== SOURCE DATA

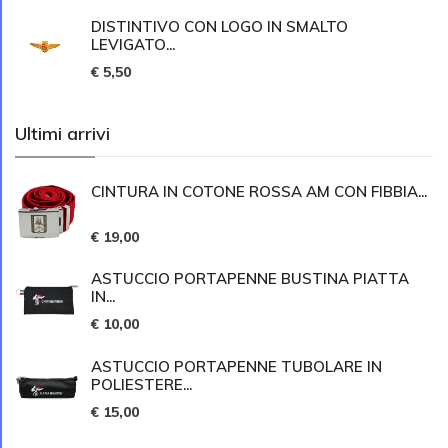
DISTINTIVO CON LOGO IN SMALTO
LEVIGATO...
€ 5,50
Ultimi arrivi
CINTURA IN COTONE ROSSA AM CON FIBBIA...
€ 19,00
ASTUCCIO PORTAPENNE BUSTINA PIATTA
IN...
€ 10,00
ASTUCCIO PORTAPENNE TUBOLARE IN
POLIESTERE...
€ 15,00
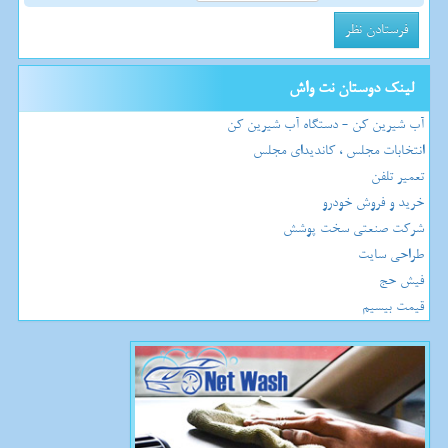
لینک دوستان نت واش
آب شیرین کن - دستگاه آب شیرین کن
انتخابات مجلس ، کاندیدای مجلس
تعمیر تلفن
خرید و فروش خودرو
شرکت صنعتی سخت پوشش
طراحی سایت
فیش حج
قیمت بیسیم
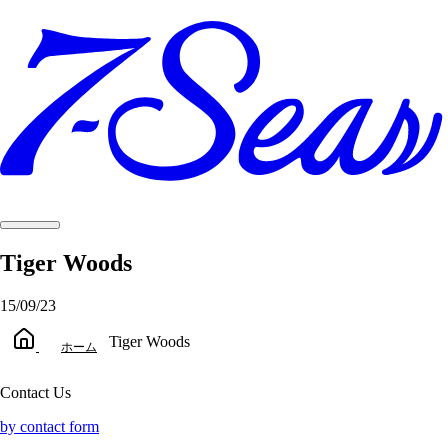
Tiger Woods
15/09/23
Tiger Woods
ホーム
Contact Us
by contact form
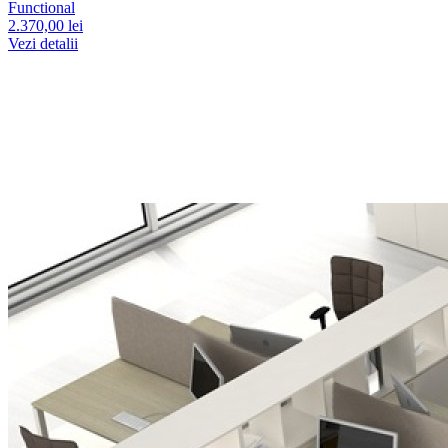
Functional
2.370,00 lei
Vezi detalii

====

Copy every line from the records above that contains the string "PORTAPENNE".

- PROBLEM SOLUTION -
ASTUCCIO PORTAPENNE BUSTINA PIATTA
ASTUCCIO PORTAPENNE TUBOLARE IN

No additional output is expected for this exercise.